I felt like I hadn't explained my points clearly enough in class. In my opinion, the unspoken hunger is a hunger for vitality (I didn't say this word in class because I forgot how to say it in English). When we eat the "green fleshy" vegetable, we are consuming not only its body, but also its "soul", its "life". Its bright green color and fleshy appearance are symbols for its vitality, and they are the important factors that make us "risking the blood of our tongues repeatedly".
2. "Life appeared fluid"
In "Water Songs", Terry Templest Williams wrote about the fluidity of life. The genes and life patterns of living organisms can be fluid, because they changes as the surrounding environment changes; The environment itself can be fluid, because it could be shaped by all organisms living in it together; Human activity can be fluid, because people could move from place to place, bringing other organisms with them and artificially isolate them with there original population by geographical barrier.

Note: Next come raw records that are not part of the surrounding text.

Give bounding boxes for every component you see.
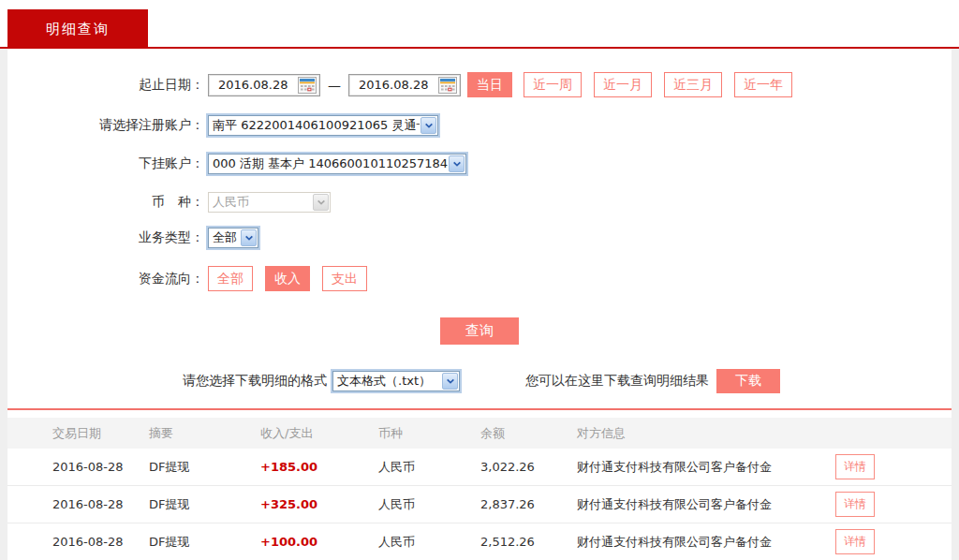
chevron-down-icon bbox=[442, 373, 458, 390]
cell-date: 2016-08-28 bbox=[7, 497, 141, 511]
cell-party: 财付通支付科技有限公司客户备付金 bbox=[569, 496, 835, 513]
detail-button[interactable]: 详情 bbox=[835, 529, 875, 554]
date-range-label: 起止日期： bbox=[7, 77, 208, 94]
currency-row: 币 种： 人民币 bbox=[7, 192, 952, 213]
tab-label: 明细查询 bbox=[46, 21, 110, 38]
sub-account-label: 下挂账户： bbox=[7, 155, 208, 172]
date-from-value: 2016.08.28 bbox=[218, 78, 298, 92]
download-format-value: 文本格式（.txt） bbox=[333, 373, 441, 390]
result-table: 交易日期 摘要 收入/支出 币种 余额 对方信息 2016-08-28 DF提现… bbox=[7, 418, 952, 560]
main-panel: 起止日期： 2016.08.28 — bbox=[7, 49, 952, 560]
query-button[interactable]: 查询 bbox=[440, 317, 519, 345]
cell-currency: 人民币 bbox=[371, 459, 473, 476]
cell-summary: DF提现 bbox=[141, 459, 253, 476]
tab-detail-query[interactable]: 明细查询 bbox=[7, 9, 148, 49]
detail-button[interactable]: 详情 bbox=[835, 492, 875, 517]
calendar-icon[interactable] bbox=[298, 77, 317, 94]
cell-balance: 3,022.26 bbox=[473, 460, 569, 474]
flow-option-label: 收入 bbox=[274, 271, 301, 287]
currency-select: 人民币 bbox=[208, 192, 331, 213]
table-row: 2016-08-28 DF提现 +100.00 人民币 2,512.26 财付通… bbox=[7, 523, 952, 560]
sub-account-select[interactable]: 000 活期 基本户 1406600101102571848 bbox=[208, 154, 466, 174]
chevron-down-icon bbox=[241, 229, 257, 246]
quick-range-today-button[interactable]: 当日 bbox=[467, 72, 512, 97]
cell-amount: +100.00 bbox=[253, 535, 371, 549]
register-account-row: 请选择注册账户： 南平 6222001406100921065 灵通卡 bbox=[7, 115, 952, 136]
download-row: 请您选择下载明细的格式 文本格式（.txt） 您可以在这里下载查询明细结果 下载 bbox=[7, 369, 952, 393]
flow-option-label: 全部 bbox=[217, 271, 243, 287]
flow-option-label: 支出 bbox=[332, 271, 358, 287]
quick-range-year-button[interactable]: 近一年 bbox=[734, 72, 792, 97]
register-account-select[interactable]: 南平 6222001406100921065 灵通卡 bbox=[208, 115, 438, 136]
cell-amount: +185.00 bbox=[253, 460, 371, 474]
cell-balance: 2,837.26 bbox=[473, 497, 569, 511]
table-row: 2016-08-28 DF提现 +185.00 人民币 3,022.26 财付通… bbox=[7, 449, 952, 486]
cell-summary: DF提现 bbox=[141, 534, 253, 551]
biz-type-row: 业务类型： 全部 bbox=[7, 228, 952, 248]
col-header-summary: 摘要 bbox=[141, 425, 253, 442]
table-row: 2016-08-28 DF提现 +325.00 人民币 2,837.26 财付通… bbox=[7, 486, 952, 523]
quick-range-label: 近三月 bbox=[673, 77, 713, 94]
register-account-value: 南平 6222001406100921065 灵通卡 bbox=[209, 117, 420, 134]
date-separator: — bbox=[328, 78, 341, 93]
calendar-icon[interactable] bbox=[438, 77, 457, 94]
register-account-label: 请选择注册账户： bbox=[7, 117, 208, 134]
tab-bar: 明细查询 bbox=[0, 0, 959, 49]
col-header-balance: 余额 bbox=[473, 425, 569, 442]
cell-currency: 人民币 bbox=[371, 534, 473, 551]
cell-party: 财付通支付科技有限公司客户备付金 bbox=[569, 534, 835, 551]
col-header-amount: 收入/支出 bbox=[253, 425, 371, 442]
fund-flow-label: 资金流向： bbox=[7, 271, 208, 287]
date-from-input[interactable]: 2016.08.28 bbox=[208, 74, 320, 96]
date-to-value: 2016.08.28 bbox=[359, 78, 438, 92]
quick-range-label: 近一年 bbox=[744, 77, 783, 94]
quick-range-3month-button[interactable]: 近三月 bbox=[664, 72, 722, 97]
quick-range-month-button[interactable]: 近一月 bbox=[594, 72, 652, 97]
currency-label: 币 种： bbox=[7, 194, 208, 211]
cell-date: 2016-08-28 bbox=[7, 535, 141, 549]
quick-range-label: 近一周 bbox=[533, 77, 572, 94]
quick-range-week-button[interactable]: 近一周 bbox=[524, 72, 582, 97]
detail-button[interactable]: 详情 bbox=[835, 454, 875, 479]
cell-amount: +325.00 bbox=[253, 497, 371, 511]
download-button[interactable]: 下载 bbox=[716, 369, 780, 393]
cell-balance: 2,512.26 bbox=[473, 535, 569, 549]
table-header: 交易日期 摘要 收入/支出 币种 余额 对方信息 bbox=[7, 418, 952, 449]
date-to-input[interactable]: 2016.08.28 bbox=[348, 74, 461, 96]
chevron-down-icon bbox=[420, 117, 436, 134]
query-form: 起止日期： 2016.08.28 — bbox=[7, 49, 952, 410]
cell-summary: DF提现 bbox=[141, 496, 253, 513]
col-header-date: 交易日期 bbox=[7, 425, 141, 442]
flow-income-button[interactable]: 收入 bbox=[265, 266, 310, 291]
cell-date: 2016-08-28 bbox=[7, 460, 141, 474]
quick-range-label: 当日 bbox=[477, 77, 503, 94]
sub-account-row: 下挂账户： 000 活期 基本户 1406600101102571848 bbox=[7, 154, 952, 174]
biz-type-label: 业务类型： bbox=[7, 229, 208, 246]
quick-range-label: 近一月 bbox=[603, 77, 642, 94]
flow-all-button[interactable]: 全部 bbox=[208, 266, 253, 291]
chevron-down-icon bbox=[449, 155, 465, 172]
currency-value: 人民币 bbox=[209, 194, 312, 211]
download-format-label: 请您选择下载明细的格式 bbox=[183, 373, 327, 390]
chevron-down-icon bbox=[313, 194, 329, 211]
col-header-currency: 币种 bbox=[371, 425, 473, 442]
date-range-row: 起止日期： 2016.08.28 — bbox=[7, 72, 952, 97]
col-header-party: 对方信息 bbox=[569, 425, 835, 442]
sub-account-value: 000 活期 基本户 1406600101102571848 bbox=[209, 155, 448, 172]
cell-currency: 人民币 bbox=[371, 496, 473, 513]
biz-type-value: 全部 bbox=[209, 229, 240, 246]
fund-flow-row: 资金流向： 全部 收入 支出 bbox=[7, 266, 952, 291]
biz-type-select[interactable]: 全部 bbox=[208, 228, 258, 248]
download-format-select[interactable]: 文本格式（.txt） bbox=[332, 371, 460, 391]
download-hint: 您可以在这里下载查询明细结果 bbox=[525, 373, 709, 390]
cell-party: 财付通支付科技有限公司客户备付金 bbox=[569, 459, 835, 476]
flow-expense-button[interactable]: 支出 bbox=[322, 266, 367, 291]
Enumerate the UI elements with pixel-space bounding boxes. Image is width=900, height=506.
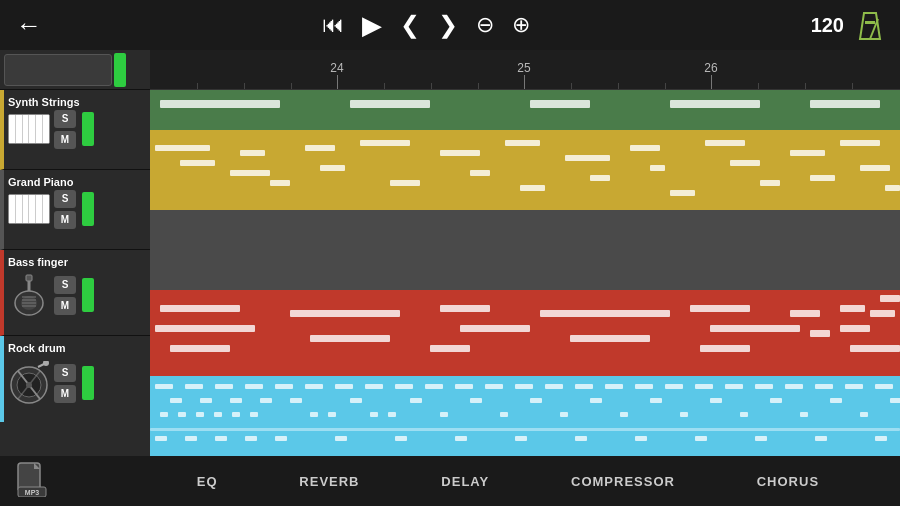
ruler-tick-sm — [197, 83, 198, 89]
note-block — [670, 100, 760, 108]
effect-chorus[interactable]: CHORUS — [749, 470, 827, 493]
ruler-tick-24 — [337, 75, 338, 89]
drum-note — [170, 398, 182, 403]
piano-white-key — [29, 115, 36, 143]
zoom-out-button[interactable]: ⊖ — [476, 12, 494, 38]
effect-compressor[interactable]: COMPRESSOR — [563, 470, 683, 493]
skip-back-button[interactable]: ⏮ — [322, 12, 344, 38]
drum-note — [245, 436, 257, 441]
note-block — [840, 305, 865, 312]
drum-note — [245, 384, 263, 389]
drum-note-base — [150, 428, 900, 431]
drum-note — [755, 436, 767, 441]
prev-button[interactable]: ❮ — [400, 11, 420, 39]
piano-white-key — [23, 195, 30, 223]
track-controls-drum: S M — [4, 358, 150, 412]
drum-note — [275, 436, 287, 441]
back-button[interactable]: ← — [16, 10, 42, 41]
volume-bar-synth — [82, 112, 94, 146]
note-block — [880, 295, 900, 302]
note-block — [700, 345, 750, 352]
solo-button-bass[interactable]: S — [54, 276, 76, 294]
ruler-tick-sm — [758, 83, 759, 89]
note-block — [840, 140, 880, 146]
note-block — [570, 335, 650, 342]
note-block — [230, 170, 270, 176]
mute-button-bass[interactable]: M — [54, 297, 76, 315]
ruler[interactable]: .tick-sm { position:absolute; bottom:0; … — [150, 50, 900, 90]
drum-note — [620, 412, 628, 417]
track-controls-synth: S M — [4, 112, 150, 150]
note-block — [350, 100, 430, 108]
note-block — [810, 175, 835, 181]
drum-note — [310, 412, 318, 417]
track-name-input-unnamed[interactable] — [4, 54, 112, 86]
note-block — [290, 310, 400, 317]
drum-note — [830, 398, 842, 403]
ruler-tick-sm — [431, 83, 432, 89]
lane-grand-piano[interactable] — [150, 210, 900, 290]
drum-note — [215, 436, 227, 441]
ruler-tick-sm — [478, 83, 479, 89]
drum-note — [365, 384, 383, 389]
ruler-tick-sm — [665, 83, 666, 89]
note-block — [155, 145, 210, 151]
piano-white-key — [43, 115, 49, 143]
effects-bar: MP3 EQ REVERB DELAY COMPRESSOR CHORUS — [0, 456, 900, 506]
drum-note — [425, 384, 443, 389]
drum-note — [370, 412, 378, 417]
note-block — [270, 180, 290, 186]
export-mp3-button[interactable]: MP3 — [10, 457, 54, 501]
drum-note — [755, 384, 773, 389]
track-header-unnamed — [0, 50, 150, 90]
ruler-tick-sm — [852, 83, 853, 89]
play-button[interactable]: ▶ — [362, 10, 382, 41]
drum-note — [770, 398, 782, 403]
track-name-synth-strings: Synth Strings — [8, 96, 80, 108]
solo-button-piano[interactable]: S — [54, 190, 76, 208]
drum-note — [515, 436, 527, 441]
mute-button-synth[interactable]: M — [54, 131, 76, 149]
volume-bar-piano — [82, 192, 94, 226]
drum-note — [695, 384, 713, 389]
mute-button-drum[interactable]: M — [54, 385, 76, 403]
drum-note — [160, 412, 168, 417]
effect-reverb[interactable]: REVERB — [291, 470, 367, 493]
note-block — [870, 310, 895, 317]
drum-note — [470, 398, 482, 403]
drum-note — [485, 384, 503, 389]
lanes: .drum-note { position:absolute; height:5… — [150, 90, 900, 456]
track-row-bass: Bass finger S M — [0, 250, 150, 336]
next-button[interactable]: ❯ — [438, 11, 458, 39]
note-block — [540, 310, 670, 317]
ruler-tick-sm — [291, 83, 292, 89]
effect-delay[interactable]: DELAY — [433, 470, 497, 493]
drum-note — [875, 384, 893, 389]
solo-button-synth[interactable]: S — [54, 110, 76, 128]
zoom-in-button[interactable]: ⊕ — [512, 12, 530, 38]
note-block — [885, 185, 900, 191]
drum-note — [335, 436, 347, 441]
note-block — [670, 190, 695, 196]
track-row-synth-strings: Synth Strings S M — [0, 90, 150, 170]
lane-synth-strings[interactable] — [150, 130, 900, 210]
ruler-tick-sm — [805, 83, 806, 89]
effect-eq[interactable]: EQ — [189, 470, 226, 493]
note-block — [360, 140, 410, 146]
piano-white-key — [9, 115, 16, 143]
note-block — [520, 185, 545, 191]
piano-white-key — [36, 195, 43, 223]
note-block — [630, 145, 660, 151]
lane-bass[interactable] — [150, 290, 900, 376]
note-block — [155, 325, 255, 332]
drum-note — [328, 412, 336, 417]
solo-button-drum[interactable]: S — [54, 364, 76, 382]
mute-button-piano[interactable]: M — [54, 211, 76, 229]
piano-white-key — [23, 115, 30, 143]
note-block — [505, 140, 540, 146]
metronome-icon[interactable] — [856, 9, 884, 41]
lane-drum[interactable]: .drum-note { position:absolute; height:5… — [150, 376, 900, 456]
lane-unnamed[interactable] — [150, 90, 900, 130]
note-block — [840, 325, 870, 332]
note-block — [180, 160, 215, 166]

What does this fluid mean? I think it means a mutually changeable, reversible movement of material. Take water cycle as the simplest example--water from rivers flows into the sea, water from the sea evaporate into the clouds and after a rain, much of the water comes back to the river.
Some human activities are not fluid: creating the landfill sites, as mentioned in this article, destroyed the wetlands and make the place lack of vitality. Luckily, the so called "desserted areas" were destroyed and desserted by us, but were never abandoned by nature.
I appreciate the fluidity of life, because it is this fluidity that makes lives really "live".